Your type and variable names are unpleasantly long ;)
You could use std::merge with an output iterator of your own creation, which does the following in operator=. I think this ends up making more calls to operator== than your version, though, so unless it works out as less code it's probably not worth it.
if ((mylist.size() > 0) && (newvalue == mylist.back())) {
mylist.back() += newvalue;
} else {
mylist.push_back(newvalue);
}
(Actually, writing a proper output iterator might be more fiddly than that, I can't remember. But I hope you get the general idea).
mylist is a reference to the collection you're merging into. If the target doesn't have back(), then you'll have to buffer one value in the output iterator, and only write it once you see a non-equal value. Then define a flush function on the output iterator to write the last value, and call it at the end. I'm pretty sure that in this case it is too much mess to beat what you've already done.
Well, your other option would be to use set_symmetric_difference to get the elements that were different, then use set_intersection to get the ones that are the same, but twice.
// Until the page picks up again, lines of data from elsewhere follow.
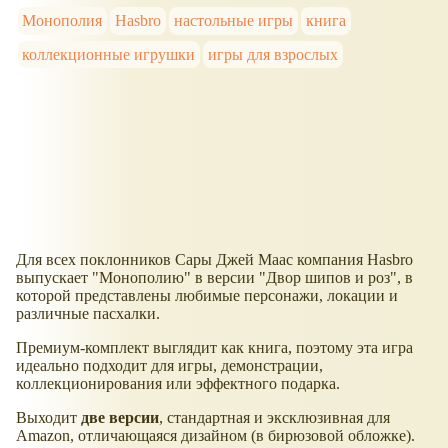
Монополия
Hasbro
настольные игры
книга
коллекционные игрушки
игры для взрослых
Для всех поклонников Сары Джей Маас компания Hasbro
выпускает "Монополию" в версии "Двор шипов и роз", в
которой представлены любимые персонажи, локации и
различные пасхалки.
Премиум-комплект выглядит как книга, поэтому эта игра
идеально подходит для игры, демонстрации,
коллекционирования или эффектного подарка.
Выходит
две версии
, стандартная и эксклюзивная для
Amazon, отличающаяся дизайном (в бирюзовой обложке).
Then add them together and insert into the first.
typedef set<MyType, MyComp> SetType;
SetType merge_and_add(const SetType& s1, const SetType& s2)
{
SetType diff;
set_symmetric_difference(s1.begin(), s1.end(), s2.begin(), s2.end(), inserter(s2, s2.end());
vector<SetType::value_type> same1, same2;
set_intersection(s1.begin(), s1.end(), s2.begin(), s2.end(), back_inserter(same1));
set_intersection(s2.begin(), s2.end(), s1.begin(), s1.end(), back_inserter(same2));
transform(same1.begin(), same1.end(), same2.begin(), inserter(diff, diff.begin()), plus<SetType::value_type, SetType::value_type>());
return diff;
}
Side note! You should stick to either using operator==, in which case you should use an unordered_set, or you should use operator< for a regular set. A set is required to be partially ordered which means 2 entries are deemed equivalent if !(a < b) && !(b < a). So even if your two objects are unequal by operator==, if they satisfy this condition the set will consider them duplicates. So for your function supplied above I highly recommend refraining from using an == comparison.